Ancillary Police Powers in Canada explains what these common-law police powers are, how they came to be, and, crucially, what the potential dangers are in their expanding scope. What is a Mr. Big sting operation, and why was it invented in this country? What is the difference between police duty and lawful authority? Should the Supreme Court revisit and possibly rescind powers when the police tactics they enable become controversial?

This nuanced book surveys the evolution, application, and future development of judge-made police powers in Canada from various points of view. The authors, experts in law, policing, and criminal justice, bring historical perspective, critical legal theory, and empirical analysis to bear on an issue that is fundamental to constitutional protection from state interference with individual liberty. The result is a unique and thought-provoking journey into the changing practice of Canadian policing.

This sophisticated, timely, and substantive investigation of ancillary police powers will have a wide audience among professors and students of law, criminology, and sociology, and among lawyers, judges, police officers, and other legal professionals.

I know of no single work that attempts to do what this book does so well: bring together into a single account the history of policing, its relation to the common law, the emergence of the doctrine of Ancillary Police Powers, its practical effects, and its theoretical shortcomings.

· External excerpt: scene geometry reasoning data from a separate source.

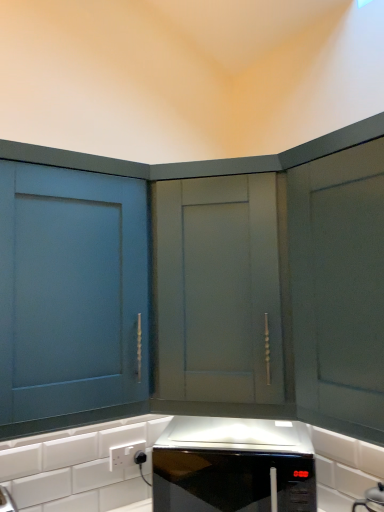 Question: Is the depth of matte blue cabinet at left, which is counted as the 2th cabinetry, starting from the right, greater than that of black glossy microwave at center?

Choices:
 (A) yes
 (B) no

Answer: (B)

Question: Is matte blue cabinet at left, which ranks as the first cabinetry in left-to-right order, in front of black glossy microwave at center?

Choices:
 (A) yes
 (B) no

Answer: (A)

Question: From the image's perspective, would you say matte blue cabinet at left, which is counted as the 2th cabinetry, starting from the right, is shown under black glossy microwave at center?

Choices:
 (A) yes
 (B) no

Answer: (B)

Question: Can you confirm if matte blue cabinet at left, which ranks as the first cabinetry in left-to-right order, is taller than black glossy microwave at center?

Choices:
 (A) yes
 (B) no

Answer: (A)

Question: Is matte blue cabinet at left, which ranks as the first cabinetry in left-to-right order, to the left of black glossy microwave at center from the viewer's perspective?

Choices:
 (A) no
 (B) yes

Answer: (B)

Question: Is matte gray cabinet at center, which appears as the 1th cabinetry when viewed from the right, wider or thinner than black glossy microwave at center?

Choices:
 (A) thin
 (B) wide

Answer: (B)

Question: In terms of height, does matte gray cabinet at center, which appears as the 1th cabinetry when viewed from the right, look taller or shorter compared to black glossy microwave at center?

Choices:
 (A) short
 (B) tall

Answer: (B)

Question: From the image's perspective, is matte gray cabinet at center, which appears as the 1th cabinetry when viewed from the right, above or below black glossy microwave at center?

Choices:
 (A) below
 (B) above

Answer: (B)

Question: Does point (155, 177) appear closer or farther from the camera than point (228, 434)?

Choices:
 (A) farther
 (B) closer

Answer: (B)

Question: Considering the positions of matte blue cabinet at left, which is counted as the 2th cabinetry, starting from the right, and white plastic electric outlet at lower center in the image, is matte blue cabinet at left, which is counted as the 2th cabinetry, starting from the right, bigger or smaller than white plastic electric outlet at lower center?

Choices:
 (A) big
 (B) small

Answer: (A)

Question: From the image's perspective, relative to white plastic electric outlet at lower center, is matte blue cabinet at left, which is counted as the 2th cabinetry, starting from the right, above or below?

Choices:
 (A) below
 (B) above

Answer: (B)

Question: Would you say matte blue cabinet at left, which is counted as the 2th cabinetry, starting from the right, is inside or outside white plastic electric outlet at lower center?

Choices:
 (A) inside
 (B) outside

Answer: (B)

Question: Looking at their shapes, would you say matte blue cabinet at left, which is counted as the 2th cabinetry, starting from the right, is wider or thinner than white plastic electric outlet at lower center?

Choices:
 (A) wide
 (B) thin

Answer: (A)

Question: Is matte blue cabinet at left, which ranks as the first cabinetry in left-to-right order, spatially inside black glossy microwave at center, or outside of it?

Choices:
 (A) inside
 (B) outside

Answer: (B)

Question: Considering the positions of point (114, 327) and point (244, 442), is point (114, 327) closer or farther from the camera than point (244, 442)?

Choices:
 (A) closer
 (B) farther

Answer: (A)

This book is unusually diverse and substantive – and it is immensely valuable. Robert Diab, coauthor of Search and Seizure
The authors of Ancillary Police Powers in Canada shatter the widely held assumption that the courts are protecting citizens from overreach by police. This timely, sophisticated, and trailblazing collection is a must-read for anyone interested in police powers and constitutional rights. Nicole O’Byrne, Faculty of Law, University of New Brunswick

John W. Burchill is an instructor at the University of Manitoba, chief of staff with the Winnipeg Police Service, and president of the Winnipeg Police Museum and Historical Society. He received the Lieutenant Governor of Manitoba’s Award for Historical Preservation in 2020 and was inducted into the Governor General of Canada's Order of Merit in 2010. His publications include volumes 1 and 2 of Pioneer Policemen: The History of the Manitoba Provincial Police.

Richard Jochelson is the Dean of Law at the University of Manitoba. A widely published scholar, he also spearheaded Robsoncrim.com, a leading research blog that undergirds the Criminal Law Edition of the Manitoba Law Journal.

Akwasi Owusu-Bempah is an associate professor in the Department of Sociology at the University of Toronto and a senior fellow at Massey College. He has held positions with Canada’s National Judicial Institute, the Public Health Agency of Canada, and Ontario’s Ministry of the Solicitor General. He is the co-author of Waiting to Inhale: Cannabis Legalization and the Fight for Racial Justice.

Terry Skolnik is an associate professor in the Faculty of Law at the University of Ottawa and the co-director of the uOttawa Public Law Centre. He is also the interim executive director of the Academy for Justice at the Sandra Day O’Connor College of Law at Arizona State University. He was formerly an officer in the Montreal Police Service.